→ Goal of the exercise
Below this line is a set of entries; quote exactly the lines from the line that contains "rafiky 3x ohýbane" to the line that contains "segnalazione qualora gli", both lines included.

→ Material provided
------------------------

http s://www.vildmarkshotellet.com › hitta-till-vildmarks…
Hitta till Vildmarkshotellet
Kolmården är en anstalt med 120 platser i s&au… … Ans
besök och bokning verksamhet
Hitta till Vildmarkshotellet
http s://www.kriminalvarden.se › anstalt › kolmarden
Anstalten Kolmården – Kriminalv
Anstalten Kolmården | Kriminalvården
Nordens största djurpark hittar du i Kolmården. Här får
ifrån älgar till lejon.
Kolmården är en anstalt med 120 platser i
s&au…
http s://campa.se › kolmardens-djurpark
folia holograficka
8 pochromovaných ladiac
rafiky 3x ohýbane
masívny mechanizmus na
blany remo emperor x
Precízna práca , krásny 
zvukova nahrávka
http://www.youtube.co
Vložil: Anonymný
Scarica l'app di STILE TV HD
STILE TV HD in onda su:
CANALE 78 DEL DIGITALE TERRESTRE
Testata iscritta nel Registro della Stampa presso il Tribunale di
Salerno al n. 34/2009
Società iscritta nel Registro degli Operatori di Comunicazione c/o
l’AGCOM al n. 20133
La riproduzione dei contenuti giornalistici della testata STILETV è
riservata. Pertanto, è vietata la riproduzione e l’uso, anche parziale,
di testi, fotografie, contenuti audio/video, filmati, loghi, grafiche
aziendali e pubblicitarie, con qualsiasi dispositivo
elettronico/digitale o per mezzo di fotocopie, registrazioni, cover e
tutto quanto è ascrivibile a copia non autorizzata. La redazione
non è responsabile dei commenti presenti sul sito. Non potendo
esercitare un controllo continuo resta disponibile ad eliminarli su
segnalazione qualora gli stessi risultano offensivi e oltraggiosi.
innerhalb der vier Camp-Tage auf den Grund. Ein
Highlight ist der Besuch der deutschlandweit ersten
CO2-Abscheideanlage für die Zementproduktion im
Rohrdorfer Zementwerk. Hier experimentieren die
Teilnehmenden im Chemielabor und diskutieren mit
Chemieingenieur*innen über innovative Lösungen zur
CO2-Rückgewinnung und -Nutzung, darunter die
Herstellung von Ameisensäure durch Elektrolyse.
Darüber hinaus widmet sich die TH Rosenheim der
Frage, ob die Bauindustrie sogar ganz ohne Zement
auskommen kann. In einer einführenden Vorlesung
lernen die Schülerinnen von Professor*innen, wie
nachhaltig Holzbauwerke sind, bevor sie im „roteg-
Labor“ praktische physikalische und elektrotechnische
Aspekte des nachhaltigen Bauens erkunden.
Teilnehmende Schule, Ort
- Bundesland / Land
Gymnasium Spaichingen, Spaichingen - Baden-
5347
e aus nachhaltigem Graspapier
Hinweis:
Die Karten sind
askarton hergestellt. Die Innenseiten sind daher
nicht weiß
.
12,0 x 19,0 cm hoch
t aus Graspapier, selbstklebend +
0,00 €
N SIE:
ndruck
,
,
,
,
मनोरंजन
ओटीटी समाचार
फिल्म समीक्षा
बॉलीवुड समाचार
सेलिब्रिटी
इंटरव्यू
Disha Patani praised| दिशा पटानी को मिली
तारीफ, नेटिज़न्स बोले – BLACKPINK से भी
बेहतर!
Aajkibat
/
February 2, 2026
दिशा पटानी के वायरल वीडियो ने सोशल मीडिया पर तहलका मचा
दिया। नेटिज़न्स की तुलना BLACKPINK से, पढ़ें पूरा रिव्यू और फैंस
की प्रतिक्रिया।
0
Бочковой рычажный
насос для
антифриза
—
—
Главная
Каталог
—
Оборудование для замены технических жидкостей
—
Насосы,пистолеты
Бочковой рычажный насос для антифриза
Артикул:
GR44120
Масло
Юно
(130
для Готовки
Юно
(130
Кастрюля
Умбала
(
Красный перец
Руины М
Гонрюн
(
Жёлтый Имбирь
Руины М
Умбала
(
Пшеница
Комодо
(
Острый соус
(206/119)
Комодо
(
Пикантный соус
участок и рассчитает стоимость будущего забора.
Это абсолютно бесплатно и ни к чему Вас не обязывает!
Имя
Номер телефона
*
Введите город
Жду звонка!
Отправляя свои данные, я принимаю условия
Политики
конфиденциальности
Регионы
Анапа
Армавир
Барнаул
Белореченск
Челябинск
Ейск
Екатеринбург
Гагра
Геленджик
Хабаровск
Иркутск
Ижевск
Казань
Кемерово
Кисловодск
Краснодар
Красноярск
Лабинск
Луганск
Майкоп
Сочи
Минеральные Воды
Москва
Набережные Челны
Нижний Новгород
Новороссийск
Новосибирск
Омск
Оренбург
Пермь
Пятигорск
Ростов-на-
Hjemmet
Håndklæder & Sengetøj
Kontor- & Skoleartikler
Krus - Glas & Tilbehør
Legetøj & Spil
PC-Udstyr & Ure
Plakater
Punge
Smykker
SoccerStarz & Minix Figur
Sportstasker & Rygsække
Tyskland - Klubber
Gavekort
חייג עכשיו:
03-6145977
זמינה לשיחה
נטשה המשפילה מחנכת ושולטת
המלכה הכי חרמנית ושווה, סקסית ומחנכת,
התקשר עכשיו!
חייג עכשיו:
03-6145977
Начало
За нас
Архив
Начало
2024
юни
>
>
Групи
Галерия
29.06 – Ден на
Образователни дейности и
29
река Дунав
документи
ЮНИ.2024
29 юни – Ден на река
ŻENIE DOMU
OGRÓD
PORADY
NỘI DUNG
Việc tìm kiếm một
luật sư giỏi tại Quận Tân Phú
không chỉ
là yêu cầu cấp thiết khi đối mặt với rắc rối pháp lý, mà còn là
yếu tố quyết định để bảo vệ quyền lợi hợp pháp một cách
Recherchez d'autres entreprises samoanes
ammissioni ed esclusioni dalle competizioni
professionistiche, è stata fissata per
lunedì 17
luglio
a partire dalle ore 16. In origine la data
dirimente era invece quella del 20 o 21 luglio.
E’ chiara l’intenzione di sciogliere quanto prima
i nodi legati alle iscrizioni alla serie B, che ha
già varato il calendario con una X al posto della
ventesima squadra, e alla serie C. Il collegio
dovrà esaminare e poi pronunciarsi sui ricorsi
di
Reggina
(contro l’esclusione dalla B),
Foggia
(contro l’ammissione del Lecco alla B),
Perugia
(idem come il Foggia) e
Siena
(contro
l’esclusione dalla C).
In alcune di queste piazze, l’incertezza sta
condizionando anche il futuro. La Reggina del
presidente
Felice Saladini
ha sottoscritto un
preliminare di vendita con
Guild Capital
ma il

------------------------

→ Task answer
rafiky 3x ohýbane
masívny mechanizmus na
blany remo emperor x
Precízna práca , krásny 
zvukova nahrávka
http://www.youtube.co
Vložil: Anonymný
Scarica l'app di STILE TV HD
STILE TV HD in onda su:
CANALE 78 DEL DIGITALE TERRESTRE
Testata iscritta nel Registro della Stampa presso il Tribunale di
Salerno al n. 34/2009
Società iscritta nel Registro degli Operatori di Comunicazione c/o
l’AGCOM al n. 20133
La riproduzione dei contenuti giornalistici della testata STILETV è
riservata. Pertanto, è vietata la riproduzione e l’uso, anche parziale,
di testi, fotografie, contenuti audio/video, filmati, loghi, grafiche
aziendali e pubblicitarie, con qualsiasi dispositivo
elettronico/digitale o per mezzo di fotocopie, registrazioni, cover e
tutto quanto è ascrivibile a copia non autorizzata. La redazione
non è responsabile dei commenti presenti sul sito. Non potendo
esercitare un controllo continuo resta disponibile ad eliminarli su
segnalazione qualora gli stessi risultano offensivi e oltraggiosi.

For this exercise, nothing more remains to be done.